John Craig had a brother Thomas Craig. His son, the younger John Craig (died 1655), was also a physician. Thomas Overbury requested the services of "young Craig" (John Craig (died 1655)) as a physician when he was a prisoner in the Tower of London in April 1613. He attended the sick bed of King James in 1625. He criticised treatments suggested by Mary Villiers, Countess of Buckingham. For his speeches to the Countess, Craig was ordered to leave court.

==Astronomy and mathematics==
Craig was an academic in Germany for an extended period. He was in Königsberg in 1569, and in 1570 as a medical student under Caspar Peucer. He was in Frankfurt-on-Oder in 1573, teaching mathematics and logic. Paul Wittich taught him astronomy at the University of Frankfurt (Oder) in 1576. John Craig owned a copy of Copernicus' De Revolutionibus Orbium Coelestium (1566 edition). He made notes from the lectures of Paul Wittich in this book. It was later owned by James Douglas of Whittinghame and is now held by the University of Edinburgh. Aberdeen University has a similar volume with Duncan Liddel's notes from Wittich lectures.

After his return to Scotland, Craig wrote a manuscript "Capnuraniae seu Comet, in Aethera Sublimatio" addressed to Tycho Brahe. Some of their correspondence was printed by Rudolf August Nolten. Craig's work was prompted by the Great Comet of 1577. The contact with Brahe was set up by William Stewart of Houston, a diplomat who frequently visited Denmark. Brahe sent Craig a copy of his 1588 De Mundi Aetheri Recentioribus Phaenomenis, probably with William Stewart. Brahe dated the gift at Uraniborg 2 November 1588 and the book is also now in Edinburgh University's library. However, Craig disagreed with Brahe's observations and conclusions.

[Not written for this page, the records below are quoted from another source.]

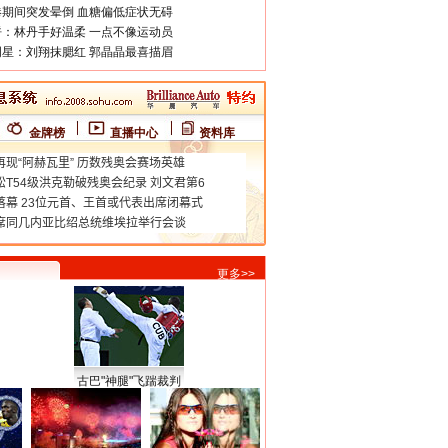
期间突发晕倒 血糖偏低症状无碍
：林丹手好温柔 一点不像运动员
星：刘翔抹腮红 郭晶晶最喜描眉
金牌榜
直播中心
资料库
更多>>
古巴"神腿"飞踹裁判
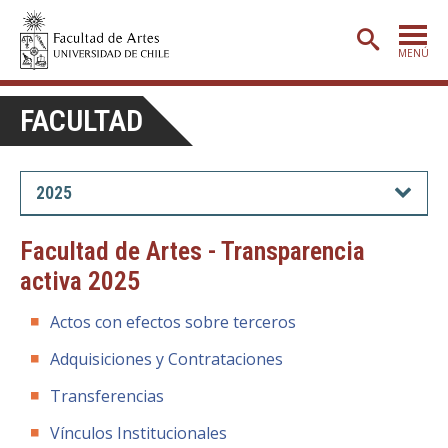
MENÚ
PORTADA
FACULTAD
ADMISIÓN
ETAPA BÁSICA
2025
CARRERAS
Facultad de Artes - Transparencia
POSTGRADO
activa 2025
EXTENSIÓN
Actos con efectos sobre terceros
CREACIÓN
E INVESTIGACIÓN
Adquisiciones y Contrataciones
BIBLIOTECA
Transferencias
DEPARTAMENTOS
Vínculos Institucionales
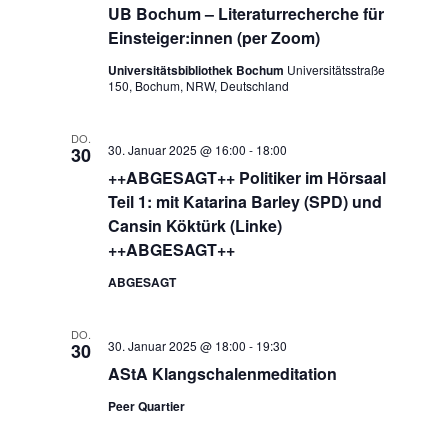
UB Bochum – Literaturrecherche für
Einsteiger:innen (per Zoom)
Universitätsbibliothek Bochum
Universitätsstraße
150, Bochum, NRW, Deutschland
DO.
30. Januar 2025 @ 16:00
-
18:00
30
++ABGESAGT++ Politiker im Hörsaal
Teil 1: mit Katarina Barley (SPD) und
Cansin Köktürk (Linke)
++ABGESAGT++
ABGESAGT
DO.
30. Januar 2025 @ 18:00
-
19:30
30
AStA Klangschalenmeditation
Peer Quartier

According to Richard A. Jarrell:

Much of the transition … to the Copernican system … occurred during the last third of the sixteenth century. To a surprising extent, this transition was a product of German-speaking astronomers, and those foreigners educated by or in contact with them. Tycho, although a Dane, was as much a part of German astronomy as the Scots Duncan Liddel and John Craig, or the Czech Tadeáš Hájek (Hagecius).

Craig may have been the person who gave John Napier of Merchiston the hint which led to his discovery of logarithms. Anthony à Wood wrote that
one Dr. Craig ... coming out of Denmark into his own country called upon John Neper, baron of Murcheston, near Edinburgh, and told him, among other discourses, of a new invention in Denmark (by Longomontanus, as 'tis said) to save the tedious multiplication and division in astronomical calculations. Neper being solicitous to know farther of him concerning this matter, he could give no other account of it than that it was by proportionable numbers.

Napier himself informed Tycho Brahe, via Craig, of his discovery, some twenty years before it was made public.